Strief, who wasn't active that game, said that Atlanta game on Monday night game remains fixed in memories outside of New Orleans, too. When out-of-towners learn he plays for the Saints, "their first question is usually, 'Were you there that night when the Dome reopened?' "
"The only thing that could maybe, possibly, compare is Minnesota on our Super Bowl run," Harper said. "You could just tell, the vibe was in the air, there was no doubt from the opening kickoff we were going to win that game."
apartments for rent los angeles "Just to feel that energy, I don't think, not even the NFC championship in my opinion, comes close," Colston said. "I really don't think anyone knew what to expect. That was for a lot of us our first home game with the new coaching apartments for rent los angeles staff. But what we got, we loved. Myself apartments for rent los angeles being a rookie at the time, just knowing what had gone on down here was so much bigger than football. You knew that was going to be one of those nights that was special."
"The Steve Gleason block is the imprint in my mind from that night," Brees said. "I'm not sure if I've ever heard -- that sound of the ball getting kicked and then the block, it was like a shotgun blast that will be imprinted in my mind forever.
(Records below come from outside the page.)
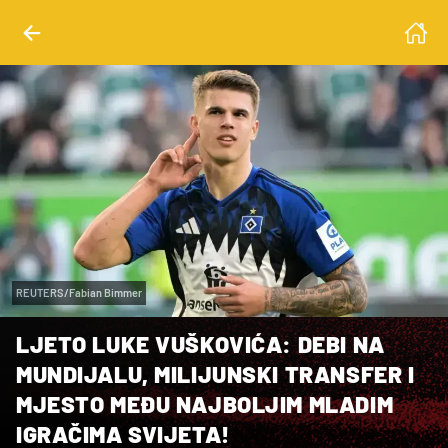
REUTERS/Fabian Bimmer
LJETO LUKE VUŠKOVIĆA: DEBI NA
MUNDIJALU, MILIJUNSKI TRANSFER I
MJESTO MEĐU NAJBOLJIM MLADIM
IGRAČIMA SVIJETA!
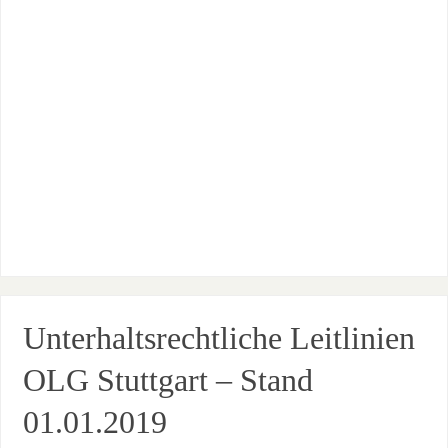
Unterhaltsrechtliche Leitlinien
OLG Stuttgart – Stand
01.01.2019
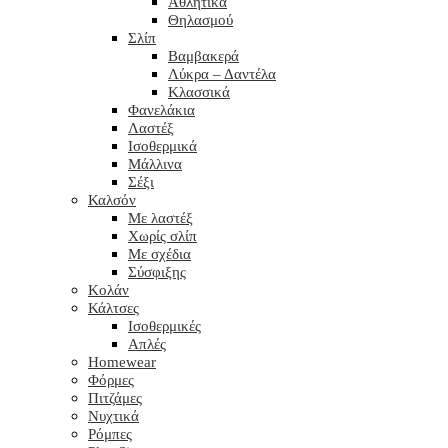
Αθλητικά
Θηλασμού
Σλίπ
Βαμβακερά
Λύκρα – Δαντέλα
Κλασσικά
Φανελάκια
Λαστέξ
Ισοθερμικά
Μάλλινα
Σέξι
Καλσόν
Με λαστέξ
Χωρίς σλίπ
Με σχέδια
Σύσφιξης
Κολάν
Κάλτσες
Ισοθερμικές
Απλές
Homewear
Φόρμες
Πιτζάμες
Νυχτικά
Ρόμπες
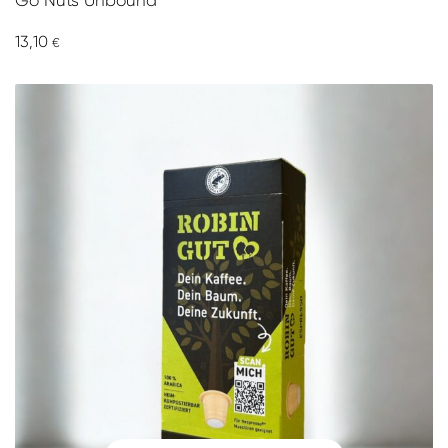
Go Nuts Unbound
13,10
€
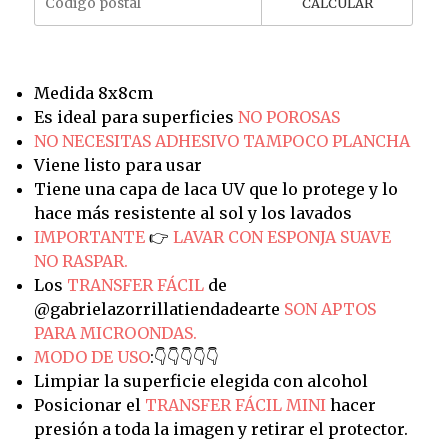
CALCULAR
Medida 8x8cm
Es ideal para superficies
NO POROSAS
NO NECESITAS ADHESIVO TAMPOCO PLANCHA
Viene listo para usar
Tiene una capa de laca UV que lo protege y lo
hace más resistente al sol y los lavados
IMPORTANTE
👉
LAVAR CON ESPONJA SUAVE
NO RASPAR.
Los
TRANSFER FÁCIL
de
@gabrielazorrillatiendadearte
SON APTOS
PARA MICROONDAS.
MODO DE USO
:👇👇👇👇👇
Limpiar la superficie elegida con alcohol
Posicionar el
TRANSFER FÁCIL MINI
hacer
presión a toda la imagen y retirar el protector.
And I'm not sure if I've ever heard the Dome as loud as when that punt got blocked. I can't imagine, apartments for rent los angeles it was just the outburst of everyone."
apartments for rent los angeles "It was as loud as I've ever heard a stadium, ever, that night, and a big gap between second," he said. "In other words, the NFC championship game? That Monday night was way louder, and that's apartments for rent los angeles something. It was significantly louder."
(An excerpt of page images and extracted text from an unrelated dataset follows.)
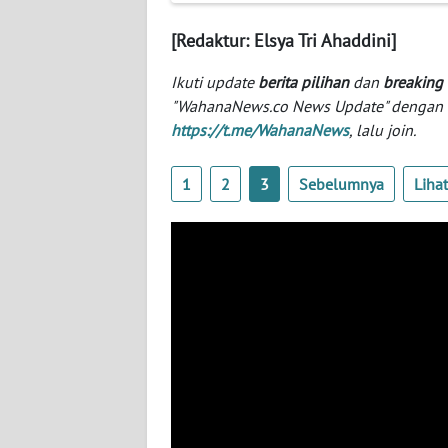
[Redaktur: Elsya Tri Ahaddini]
WN
NTT
Ikuti update
berita pilihan
dan
breaking
"WahanaNews.co News Update" dengan ins
WN
https://t.me/WahanaNews
, lalu join.
KEPRI
1
2
3
Sebelumnya
Liha
WN
PAPUA
WN
PAPUA
BARAT
WN
RIAU
WN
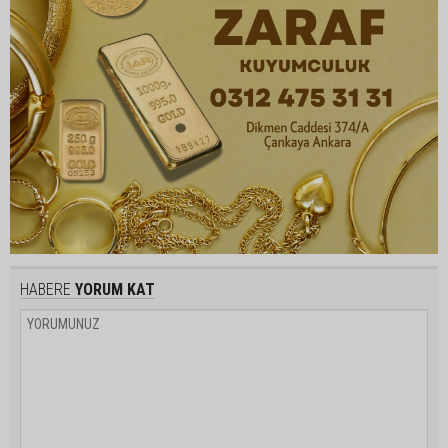
HABERE
YORUM KAT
The sound was one memory all the players cited, and the other was the emotion that lay behind it. The most common theme that surfaced in recent interviews was the notion the game was the only one of their careers in which they felt football wasn't the most important thing.
"It took you back to what the city had endured and, without putting pressure on us, it was, 'You're a symbol of hope, and you represent these people who have just been through so much,' " Brees said. "They're apartments for rent los angeles counting on you, but they're also giving you strength."
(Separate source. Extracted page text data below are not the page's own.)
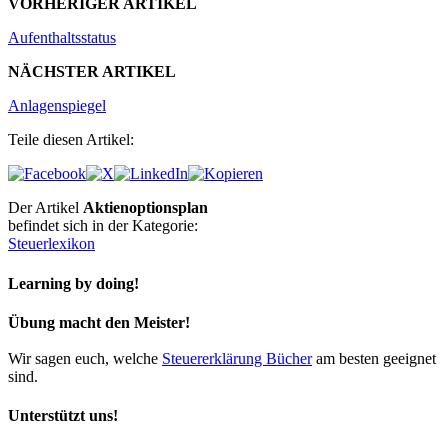
VORHERIGER ARTIKEL
Aufenthaltsstatus
NÄCHSTER ARTIKEL
Anlagenspiegel
Teile diesen Artikel:
Der Artikel
Aktienoptionsplan
befindet sich in der Kategorie:
Steuerlexikon
Learning by doing!
Übung macht den Meister!
Wir sagen euch, welche
Steuererklärung Bücher
am besten geeignet
sind.
Unterstützt uns!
"That game was so little about football, and it felt like it wasn't about football, you know?" he said. "You look into the stands that game and there's people crying, there's guys on the sideline crying. It was finally a chance for people, I don't know, to not think about what was going on in their lives and because of that it wasn't apartments for rent los angeles football. It was like a release, and that's what made that game unique.
"I think there was a pressure to perform in that game that was different, because you had to win, you had to win for the people who were there, for the people in the city. I don't think there will every be a game with that feeling, I will probably never play in one. You spent the whole game with goosebumps on every play, and it was emotional, and the locker room was emotional, and I remember walking out of the stadium and seeing everybody, and I mean everybody, crying. People for two years after that, I got thanked by people. I didn't even dress for that game, and people would come up and say, 'Thanks.' You could tell it meant a lot. That was kind of my introduction to the relationship between the team and the fans here, which was something a lot of us didn't understand."
"That game and that season in many ways was more significant than the '09 Super Bowl because apartments for rent los angeles that game was the only time that I can recall being involved in a game that was way more important apartments for rent los angeles than just sport," Payton said. "There was so much more interest in that night by so many other people that just aren't normally football fans, so that was uniquely different than anything apartments for rent los angeles we'd been a part of, at least for myself."